“The drop has made it overflow. She has repressed more than was good for her, and now that her guard is broken down, she gives way under the whole weight.”

“Poor Margaret! I am pertinacious; but, if she is not better by post time, papa will not bear to be away.”

“I’ll tell you what I think of her by that time. Send up your brother Richard, if you wish to do her good. Richard would be a much better person to write than yourself. I perceive that he is the reasonable member of the family.”

“Did not you know that before?”

“All I knew of him, till last night, was, that no one could, by any possibility, call him Dick.”

Dr. Spencer was glad to have dismissed Ethel smiling; and she was the better able to bear with poor Margaret’s condition of petulance. She had never before experienced the effects of bodily ailments on the temper, and she was slow to understand the change in one usually so patient and submissive. She was, by turns, displeased with her sister and with her own abruptness; but, though she knew it not, her bluntness had a bracing effect. She thought she had been cross in declaring it was nonsense to harp on her going to London; but it made Margaret feel that she had been unreasonable, and keep silence.

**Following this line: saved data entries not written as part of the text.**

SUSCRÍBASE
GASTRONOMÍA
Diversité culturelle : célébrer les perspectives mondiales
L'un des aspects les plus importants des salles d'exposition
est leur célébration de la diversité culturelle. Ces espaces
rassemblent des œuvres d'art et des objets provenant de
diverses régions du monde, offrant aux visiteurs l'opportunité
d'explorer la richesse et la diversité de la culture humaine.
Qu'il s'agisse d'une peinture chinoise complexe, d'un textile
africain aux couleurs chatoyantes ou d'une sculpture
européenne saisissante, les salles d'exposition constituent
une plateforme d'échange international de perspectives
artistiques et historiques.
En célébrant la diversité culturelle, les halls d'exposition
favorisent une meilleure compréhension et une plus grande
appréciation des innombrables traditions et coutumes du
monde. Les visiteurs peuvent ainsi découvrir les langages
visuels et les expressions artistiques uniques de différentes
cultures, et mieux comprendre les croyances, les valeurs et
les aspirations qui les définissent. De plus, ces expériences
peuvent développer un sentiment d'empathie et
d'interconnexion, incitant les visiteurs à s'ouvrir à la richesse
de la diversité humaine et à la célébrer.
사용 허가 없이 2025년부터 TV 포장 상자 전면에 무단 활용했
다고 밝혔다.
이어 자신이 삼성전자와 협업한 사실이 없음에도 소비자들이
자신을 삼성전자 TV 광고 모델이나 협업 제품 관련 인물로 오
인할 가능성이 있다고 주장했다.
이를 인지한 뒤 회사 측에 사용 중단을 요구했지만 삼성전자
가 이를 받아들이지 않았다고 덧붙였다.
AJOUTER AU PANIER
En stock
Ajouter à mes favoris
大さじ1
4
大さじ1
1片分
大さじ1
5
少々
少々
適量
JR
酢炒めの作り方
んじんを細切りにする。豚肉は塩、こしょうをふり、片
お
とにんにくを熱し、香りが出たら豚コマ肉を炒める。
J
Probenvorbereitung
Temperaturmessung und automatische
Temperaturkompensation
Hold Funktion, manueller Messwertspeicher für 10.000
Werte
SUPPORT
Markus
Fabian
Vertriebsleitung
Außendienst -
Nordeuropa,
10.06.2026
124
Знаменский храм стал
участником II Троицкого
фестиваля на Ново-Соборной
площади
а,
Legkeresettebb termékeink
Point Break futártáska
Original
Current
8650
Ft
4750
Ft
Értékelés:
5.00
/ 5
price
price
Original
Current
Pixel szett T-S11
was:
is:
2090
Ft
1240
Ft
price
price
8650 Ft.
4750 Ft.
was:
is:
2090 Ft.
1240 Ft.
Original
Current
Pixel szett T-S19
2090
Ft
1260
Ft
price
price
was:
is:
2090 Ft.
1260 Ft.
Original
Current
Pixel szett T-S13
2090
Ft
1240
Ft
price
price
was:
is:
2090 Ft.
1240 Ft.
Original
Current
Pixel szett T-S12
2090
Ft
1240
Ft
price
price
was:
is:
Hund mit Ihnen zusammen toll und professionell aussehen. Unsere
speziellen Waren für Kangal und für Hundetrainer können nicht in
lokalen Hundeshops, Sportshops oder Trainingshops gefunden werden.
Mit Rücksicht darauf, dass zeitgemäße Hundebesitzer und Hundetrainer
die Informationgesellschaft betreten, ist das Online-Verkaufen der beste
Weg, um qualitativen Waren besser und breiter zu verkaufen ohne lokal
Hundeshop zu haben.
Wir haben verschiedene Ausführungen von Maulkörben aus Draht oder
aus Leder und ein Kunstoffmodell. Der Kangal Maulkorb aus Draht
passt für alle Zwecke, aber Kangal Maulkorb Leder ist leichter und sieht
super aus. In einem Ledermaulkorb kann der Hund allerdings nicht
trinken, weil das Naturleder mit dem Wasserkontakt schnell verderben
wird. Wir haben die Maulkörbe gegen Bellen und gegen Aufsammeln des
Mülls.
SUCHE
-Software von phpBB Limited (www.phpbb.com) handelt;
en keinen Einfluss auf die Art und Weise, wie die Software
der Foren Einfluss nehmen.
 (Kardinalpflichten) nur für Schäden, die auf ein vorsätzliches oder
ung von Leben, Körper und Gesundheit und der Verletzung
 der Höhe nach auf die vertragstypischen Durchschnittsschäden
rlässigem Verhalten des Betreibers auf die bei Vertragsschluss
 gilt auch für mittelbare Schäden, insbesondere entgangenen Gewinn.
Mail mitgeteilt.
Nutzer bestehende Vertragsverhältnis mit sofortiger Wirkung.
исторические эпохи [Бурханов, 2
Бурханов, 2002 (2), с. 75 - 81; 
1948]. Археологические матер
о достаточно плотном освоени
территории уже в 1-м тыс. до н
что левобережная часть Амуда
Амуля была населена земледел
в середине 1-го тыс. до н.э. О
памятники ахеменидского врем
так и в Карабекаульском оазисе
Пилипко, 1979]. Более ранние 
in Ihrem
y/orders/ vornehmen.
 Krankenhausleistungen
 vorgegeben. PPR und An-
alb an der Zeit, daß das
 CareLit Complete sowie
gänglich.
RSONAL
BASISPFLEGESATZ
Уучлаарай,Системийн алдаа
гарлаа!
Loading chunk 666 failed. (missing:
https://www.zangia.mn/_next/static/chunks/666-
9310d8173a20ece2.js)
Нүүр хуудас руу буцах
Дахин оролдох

Richard managed her much better, being gentle and firm, and less ready to speak than Ethel, and he succeeded in composing her into a sleep, which restored her balance, and so relieved Ethel, that she not only allowed Dr. Spencer to say what he pleased, but herself made light of the whole attack, little knowing how perilous was any shock to that delicate frame.

Margaret’s whole purpose was to wind herself up for the first interview with Flora; and though she had returned to her usual state, she would not go downstairs on the evening the party were expected, believing it would be more grateful to her sister’s feelings to meet her without witnesses.

The travellers arrived, and Dr. May hurried up to her. She barely replied to his caresses and inquiries in her eagerness to hear of Flora, and to convince him that he must not forbid the meeting. Nor had he any mind so to do. “Surely,” said he, when he had seen the spiritualised look of her glistening blue eyes, the flush on her transparent cheeks, and her hands clasped over her breast—“surely poor Flora must feel as though an angel were waiting to comfort her.”

Flora came, but there was sore disappointment. Fond and tender she was as ever, but, neither by word or gesture, would she admit the most remote allusion to her grief. She withdrew her hand when Margaret’s pressure became expressive; she avoided her eye, and spoke incessantly of different subjects. All the time, her voice was low and hollow, her face had a settled expression of wretchedness, and her glances wandered drearily and restlessly anywhere but to Margaret’s face; but her steadiness of manner was beyond her sister’s power to break, and her visit was shortened on account of her husband. Poor George had quite given way at the sight of Gertrude, whom his little girl had been thought to resemble; and, though Dr. May had soothed him almost like a child, no one put any trust in his self-control, and all sat round, fearing each word or look, till Flora came downstairs, and they departed.